▶ Task prompt: Of the entries below, restate word for word only the section that runs from the line with "SSD interní SATA" to the line with "районе стартовало строительство", counting both ends.

▶ Transcribed page contents:
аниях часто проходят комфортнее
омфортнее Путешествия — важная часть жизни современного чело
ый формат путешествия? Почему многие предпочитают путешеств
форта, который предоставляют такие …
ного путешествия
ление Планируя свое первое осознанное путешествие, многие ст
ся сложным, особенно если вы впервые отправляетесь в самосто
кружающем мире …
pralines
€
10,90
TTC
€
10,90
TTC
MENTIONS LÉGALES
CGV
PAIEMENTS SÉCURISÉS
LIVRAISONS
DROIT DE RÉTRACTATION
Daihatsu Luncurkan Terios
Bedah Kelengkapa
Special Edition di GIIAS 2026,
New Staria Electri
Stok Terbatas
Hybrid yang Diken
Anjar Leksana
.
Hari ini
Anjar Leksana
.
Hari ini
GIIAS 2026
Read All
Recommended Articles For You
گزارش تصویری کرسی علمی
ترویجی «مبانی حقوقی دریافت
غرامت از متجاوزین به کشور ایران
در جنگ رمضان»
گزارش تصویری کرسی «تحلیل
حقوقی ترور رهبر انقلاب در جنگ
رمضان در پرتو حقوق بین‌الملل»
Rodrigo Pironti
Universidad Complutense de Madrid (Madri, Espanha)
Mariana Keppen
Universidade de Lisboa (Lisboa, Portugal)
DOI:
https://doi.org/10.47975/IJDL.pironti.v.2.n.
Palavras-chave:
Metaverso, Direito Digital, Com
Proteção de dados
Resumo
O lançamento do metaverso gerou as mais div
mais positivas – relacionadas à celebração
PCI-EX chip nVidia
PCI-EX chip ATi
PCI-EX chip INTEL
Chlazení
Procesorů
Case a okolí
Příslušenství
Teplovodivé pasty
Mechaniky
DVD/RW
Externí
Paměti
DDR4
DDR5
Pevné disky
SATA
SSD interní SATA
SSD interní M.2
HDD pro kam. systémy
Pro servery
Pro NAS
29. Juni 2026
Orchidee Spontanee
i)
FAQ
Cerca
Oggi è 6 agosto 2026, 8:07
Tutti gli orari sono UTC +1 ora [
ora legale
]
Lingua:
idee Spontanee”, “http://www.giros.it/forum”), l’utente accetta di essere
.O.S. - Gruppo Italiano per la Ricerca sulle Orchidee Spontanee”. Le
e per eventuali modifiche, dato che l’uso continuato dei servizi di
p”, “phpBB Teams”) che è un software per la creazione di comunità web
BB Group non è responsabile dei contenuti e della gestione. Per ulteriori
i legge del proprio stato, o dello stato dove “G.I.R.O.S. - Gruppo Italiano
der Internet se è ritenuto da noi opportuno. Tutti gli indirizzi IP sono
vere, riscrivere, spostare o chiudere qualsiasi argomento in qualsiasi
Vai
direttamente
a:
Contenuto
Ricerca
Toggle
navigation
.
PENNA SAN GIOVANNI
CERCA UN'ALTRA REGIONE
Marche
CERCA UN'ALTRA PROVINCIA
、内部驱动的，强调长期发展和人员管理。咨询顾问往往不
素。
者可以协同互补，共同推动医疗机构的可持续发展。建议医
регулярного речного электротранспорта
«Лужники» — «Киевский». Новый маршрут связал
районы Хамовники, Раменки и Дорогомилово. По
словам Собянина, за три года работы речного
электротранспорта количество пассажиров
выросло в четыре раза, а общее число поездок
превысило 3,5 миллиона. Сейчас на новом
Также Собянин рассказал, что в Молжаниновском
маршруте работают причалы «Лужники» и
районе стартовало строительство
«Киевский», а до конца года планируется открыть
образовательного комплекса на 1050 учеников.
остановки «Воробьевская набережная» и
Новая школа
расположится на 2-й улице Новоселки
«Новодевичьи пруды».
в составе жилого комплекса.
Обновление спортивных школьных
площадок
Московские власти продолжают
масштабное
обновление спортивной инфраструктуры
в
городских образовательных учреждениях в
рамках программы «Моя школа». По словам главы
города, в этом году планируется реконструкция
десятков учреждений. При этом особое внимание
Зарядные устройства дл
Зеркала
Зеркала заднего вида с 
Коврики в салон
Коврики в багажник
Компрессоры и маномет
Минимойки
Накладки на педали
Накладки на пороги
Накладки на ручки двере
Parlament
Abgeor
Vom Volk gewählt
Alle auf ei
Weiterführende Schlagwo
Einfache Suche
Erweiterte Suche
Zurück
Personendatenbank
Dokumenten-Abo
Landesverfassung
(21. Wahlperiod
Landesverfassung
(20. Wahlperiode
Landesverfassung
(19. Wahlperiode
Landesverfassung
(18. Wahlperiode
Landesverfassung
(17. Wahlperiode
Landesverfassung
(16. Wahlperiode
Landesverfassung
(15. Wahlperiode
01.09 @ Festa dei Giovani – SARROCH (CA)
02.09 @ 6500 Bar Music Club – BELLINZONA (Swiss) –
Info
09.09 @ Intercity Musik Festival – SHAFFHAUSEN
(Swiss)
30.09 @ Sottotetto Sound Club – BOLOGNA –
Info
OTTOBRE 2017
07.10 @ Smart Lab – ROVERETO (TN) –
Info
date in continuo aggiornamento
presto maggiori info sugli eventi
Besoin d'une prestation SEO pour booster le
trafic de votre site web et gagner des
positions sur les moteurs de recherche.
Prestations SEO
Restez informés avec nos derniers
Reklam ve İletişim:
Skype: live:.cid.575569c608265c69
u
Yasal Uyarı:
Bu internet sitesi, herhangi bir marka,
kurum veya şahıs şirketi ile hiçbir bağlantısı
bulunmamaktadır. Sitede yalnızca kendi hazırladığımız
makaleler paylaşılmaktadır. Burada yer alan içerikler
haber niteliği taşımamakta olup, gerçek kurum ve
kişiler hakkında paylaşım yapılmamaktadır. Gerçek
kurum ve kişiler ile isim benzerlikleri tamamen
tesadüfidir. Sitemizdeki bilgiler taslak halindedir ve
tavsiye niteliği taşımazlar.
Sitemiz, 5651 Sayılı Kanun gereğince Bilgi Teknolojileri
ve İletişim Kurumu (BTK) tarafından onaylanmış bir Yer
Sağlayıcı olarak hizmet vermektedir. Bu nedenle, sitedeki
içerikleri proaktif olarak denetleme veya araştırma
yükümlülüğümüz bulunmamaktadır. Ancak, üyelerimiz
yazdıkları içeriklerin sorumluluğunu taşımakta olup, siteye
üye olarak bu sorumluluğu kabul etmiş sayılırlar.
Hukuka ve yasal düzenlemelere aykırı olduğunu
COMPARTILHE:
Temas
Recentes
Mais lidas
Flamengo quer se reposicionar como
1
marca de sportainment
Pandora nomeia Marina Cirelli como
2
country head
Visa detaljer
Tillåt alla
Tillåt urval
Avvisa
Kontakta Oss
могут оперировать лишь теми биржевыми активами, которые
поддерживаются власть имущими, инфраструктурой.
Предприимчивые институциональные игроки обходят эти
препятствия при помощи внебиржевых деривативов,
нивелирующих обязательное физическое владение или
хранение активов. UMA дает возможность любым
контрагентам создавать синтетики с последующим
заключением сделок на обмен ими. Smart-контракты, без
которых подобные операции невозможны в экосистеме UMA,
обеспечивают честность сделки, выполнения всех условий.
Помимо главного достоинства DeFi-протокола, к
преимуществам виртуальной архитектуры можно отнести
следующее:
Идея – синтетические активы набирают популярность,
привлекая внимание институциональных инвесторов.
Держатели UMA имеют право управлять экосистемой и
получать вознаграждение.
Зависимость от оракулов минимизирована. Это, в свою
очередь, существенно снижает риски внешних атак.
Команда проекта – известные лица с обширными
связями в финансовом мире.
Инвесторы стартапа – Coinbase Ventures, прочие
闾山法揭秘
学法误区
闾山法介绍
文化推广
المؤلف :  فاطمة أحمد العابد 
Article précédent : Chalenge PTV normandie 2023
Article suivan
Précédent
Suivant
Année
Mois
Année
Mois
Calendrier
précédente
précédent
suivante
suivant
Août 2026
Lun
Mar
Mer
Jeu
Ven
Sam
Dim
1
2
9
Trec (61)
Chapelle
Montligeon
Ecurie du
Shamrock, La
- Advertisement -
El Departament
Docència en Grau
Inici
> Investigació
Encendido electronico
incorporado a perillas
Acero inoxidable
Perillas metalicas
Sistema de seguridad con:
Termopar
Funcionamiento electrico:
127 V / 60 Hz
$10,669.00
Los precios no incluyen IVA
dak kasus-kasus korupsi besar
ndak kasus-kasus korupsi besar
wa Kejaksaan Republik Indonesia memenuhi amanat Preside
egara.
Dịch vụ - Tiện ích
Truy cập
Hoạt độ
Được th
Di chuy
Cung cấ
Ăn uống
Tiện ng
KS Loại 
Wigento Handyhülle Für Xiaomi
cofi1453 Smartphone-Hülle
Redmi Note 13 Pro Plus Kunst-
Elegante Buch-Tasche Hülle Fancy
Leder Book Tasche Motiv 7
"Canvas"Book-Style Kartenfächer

▶ Exercise result:
SSD interní SATA
SSD interní M.2
HDD pro kam. systémy
Pro servery
Pro NAS
29. Juni 2026
Orchidee Spontanee
i)
FAQ
Cerca
Oggi è 6 agosto 2026, 8:07
Tutti gli orari sono UTC +1 ora [
ora legale
]
Lingua:
idee Spontanee”, “http://www.giros.it/forum”), l’utente accetta di essere
.O.S. - Gruppo Italiano per la Ricerca sulle Orchidee Spontanee”. Le
e per eventuali modifiche, dato che l’uso continuato dei servizi di
p”, “phpBB Teams”) che è un software per la creazione di comunità web
BB Group non è responsabile dei contenuti e della gestione. Per ulteriori
i legge del proprio stato, o dello stato dove “G.I.R.O.S. - Gruppo Italiano
der Internet se è ritenuto da noi opportuno. Tutti gli indirizzi IP sono
vere, riscrivere, spostare o chiudere qualsiasi argomento in qualsiasi
Vai
direttamente
a:
Contenuto
Ricerca
Toggle
navigation
.
PENNA SAN GIOVANNI
CERCA UN'ALTRA REGIONE
Marche
CERCA UN'ALTRA PROVINCIA
、内部驱动的，强调长期发展和人员管理。咨询顾问往往不
素。
者可以协同互补，共同推动医疗机构的可持续发展。建议医
регулярного речного электротранспорта
«Лужники» — «Киевский». Новый маршрут связал
районы Хамовники, Раменки и Дорогомилово. По
словам Собянина, за три года работы речного
электротранспорта количество пассажиров
выросло в четыре раза, а общее число поездок
превысило 3,5 миллиона. Сейчас на новом
Также Собянин рассказал, что в Молжаниновском
маршруте работают причалы «Лужники» и
районе стартовало строительство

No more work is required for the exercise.